All great points. And the antis will be gunning for your lever action one day, too...
[/quote]

i'd thought of that. that's why i'm bolt action all the way. just as fast IMHO and more FUN.


----------



## Scrap5000 (Mar 4, 2005)

mdrs said:


> i'd thought of that. that's why i'm bolt action all the way. just as fast IMHO and more FUN.


Ha, they will come for those after the lever actions...then the double barrels, then the single shot, then the bloackpowder, etc etc etc....

JOIN JOIN JOIN THE NRA IF YOU HAVEN'T ALREADY!!


----------



## maddyfish (Sep 16, 2006)

Actually Iraq is an excellent example. If the Kurds had been disarmed, Saddam would have wiped them out 20 years ago. Even as it was, artillery, tanks, choppers, chemical weapons, they took a hard beating, but Saddam was never able to defeat them, and never really had solid control over the north.


----------



## Scrappy (Oct 21, 2004)

This qoute sums it up best for me:

"How a politician stands on the Second Amendment tells you how he or she views you as an individual... as a trustworthy and productive citizen, or as part of an unruly crowd that needs to be lorded, controlled, supervised, and taken care of." --Rep.

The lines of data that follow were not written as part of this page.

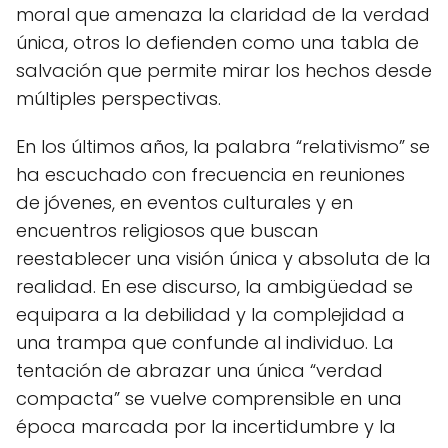
moral que amenaza la claridad de la verdad
única, otros lo defienden como una tabla de
salvación que permite mirar los hechos desde
múltiples perspectivas.
En los últimos años, la palabra “relativismo” se
ha escuchado con frecuencia en reuniones
de jóvenes, en eventos culturales y en
encuentros religiosos que buscan
reestablecer una visión única y absoluta de la
realidad. En ese discurso, la ambigüedad se
equipara a la debilidad y la complejidad a
una trampa que confunde al individuo. La
tentación de abrazar una única “verdad
compacta” se vuelve comprensible en una
época marcada por la incertidumbre y la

Suzanna Gratia Hupp (TX)


----------



## Scrap5000 (Mar 4, 2005)

Scrappy said:


> This qoute sums it up best for me:
> 
> "How a politician stands on the Second Amendment tells you how he or she views you as an individual... as a trustworthy and productive citizen, or as part of an unruly crowd that needs to be lorded, controlled, supervised, and taken care of." --Rep. Suzanna Gratia Hupp (TX)


I love it. And Maddyfish's example of Iraq as well.

GG, I've been thinking about what you said yesterday, about how 99% of the gun owners out there can't be trusted & shouldn't have guns. And I realized, there are more than a few gun owners on this site:

Me
JD7.62
Scrappy
Xenon
Tink
mdrs
06 C6
Flashover
AK Skirmish
Roundhead
hitler
xt 12ap

That's at least 12 of us. And by your calculations, 99% of us = 11.88 of us who should not have guns.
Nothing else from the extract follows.